Supermarkets force producers to grow larger apples (so people end up buying more) which means the apples’ vitamin and mineral content declines.

Want Fries with That?

McDonald’s got into trouble for selling their fries as fit for vegetarian consumption when their reformed spuds had been cooked in beef tallow.

So they switched to vegetable oil (which incidentally produces bad trans fats when heated). Now the distinctive taste of the fries comes from an infusion of synthetic beef tallow.

In fact, many of the flavourings now used in our foods are synthetic chemicals: you can’t smell or taste the difference, but there is no nutritional value in them.

Slowly But Surely…

Even if policymakers are lagging behind, it seems that consumers are beginning to turn. Sales of bagged snacks, sugar confectionery, fizzy soft drinks, frozen meals and pizzas have apparently declined over the last year, while sales of fruit juices, cheeses, bread and drinking yoghurt have increased. McDonald’s has had to close at least 25 of its UK branches (even though it began to introduce supposedly ‘healthier’ ranges—but let’s not go there!). The media tell us that confectionery and soft drinks companies such as Cadbury-Schweppes may be planning to put health messages on their packaging (is this to provide them with some defence if they find themselves sued like the tobacco companies?). The makers of sausage rolls and pasties are apparently seeing a large drop in profits. And I know I’m not the only one pleased to see that one of the big supermarkets has finally taken a certain brightly coloured, additive-laden drink pretending to look like orange juice off its shelves. ‘Surly Despair’ would be a better name for this one, given the amount of sugar and artificial additives it contains. If I had a pound for every time a parent, professional or support group leader has complained to me about the way that this (and similar drinks) can ‘send our children up the wall’, we could probably fund our whole next year’s research programme on the proceeds. As it is, these kinds of companies have been raking in the money and yet few people have seen the need to finance research to see what these and other ‘junk foods’ might really be doing to our children’s brains.

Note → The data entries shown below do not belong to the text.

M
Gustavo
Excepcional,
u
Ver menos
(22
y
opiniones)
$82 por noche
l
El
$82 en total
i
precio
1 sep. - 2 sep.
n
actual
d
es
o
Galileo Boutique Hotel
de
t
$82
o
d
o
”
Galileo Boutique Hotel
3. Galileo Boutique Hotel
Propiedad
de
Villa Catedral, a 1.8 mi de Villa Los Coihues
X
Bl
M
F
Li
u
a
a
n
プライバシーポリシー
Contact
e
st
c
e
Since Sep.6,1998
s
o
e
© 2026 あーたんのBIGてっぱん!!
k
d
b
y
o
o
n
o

Not All Sweetness and Light

A survey for Food Magazine in 2004 revealed that a single drink of Ribena or Lucozade could give your child more than a whole day’s recommended sugar intake.

500ml bottle Ribena: 70g sugar (equivalent to at least 15 teaspoons)

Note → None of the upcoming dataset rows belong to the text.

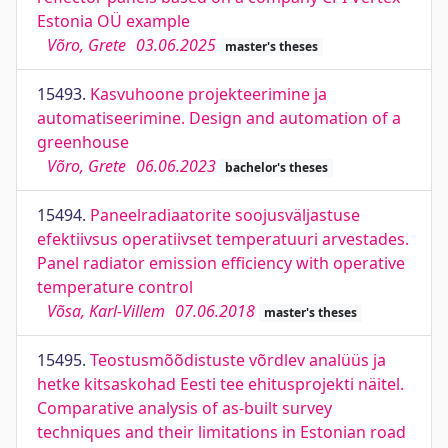
Estonia OÜ example
Võro, Grete
03.06.2025
master's theses
15493.
Kasvuhoone projekteerimine ja
automatiseerimine. Design and automation of a
greenhouse
Võro, Grete
06.06.2023
bachelor's theses
15494.
Paneelradiaatorite soojusväljastuse
efektiivsus operatiivset temperatuuri arvestades.
Panel radiator emission efficiency with operative
temperature control
Võsa, Karl-Villem
07.06.2018
master's theses
15495.
Teostusmõõdistuste võrdlev analüüs ja
hetke kitsaskohad Eesti tee ehitusprojekti näitel.
Comparative analysis of as-built survey
techniques and their limitations in Estonian road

380ml bottle Lucozade Energy: 64g sugar

330ml bottle Coca-Cola: 25g sugar

That means a bottle of the soft stuff can give your child the same ‘sugar hit’ as one to four packets of sweets. In some cases, the sweetener may be in the form of high-fructose corn syrup (which is cheaper to produce than sugar).

‘No added sugar’ varieties just put in artificial sweeteners instead, which some good evidence shows may carry different kinds of risks.

Regular consumption of fizzy, sweet drinks can lead to a decline in body levels of important minerals

In the news, we hear that 40 per cent of patients in our hospitals are suffering from malnutrition—which can add serious complications to their treatment and care, and significantly slow their recovery. 5In most cases it probably contributed to their illness too—but at least the links between nutrition and physical health are starting to be acknowledged by our health services. (They have long been recognized by top performers in physical sports!) What we need now is a similar acceptance that food and diet also affect mental health and performance. It really should be ‘barn door’ obvious. The brain is part of the body—and has nutrient and energy requirements of its own. But remarkably little systematic effort has so far been devoted to finding out what those requirements really are—and just how our mood, behaviour and learning really can be affected when these needs are not properly met.

Still, it’s encouraging to see that consumers are beginning to wise up to some of what’s been going on, and to change their shopping and eating habits as a result. For the sake of your children, I do hope you are one of them—and I hope this book will give you some of the help you’ll need.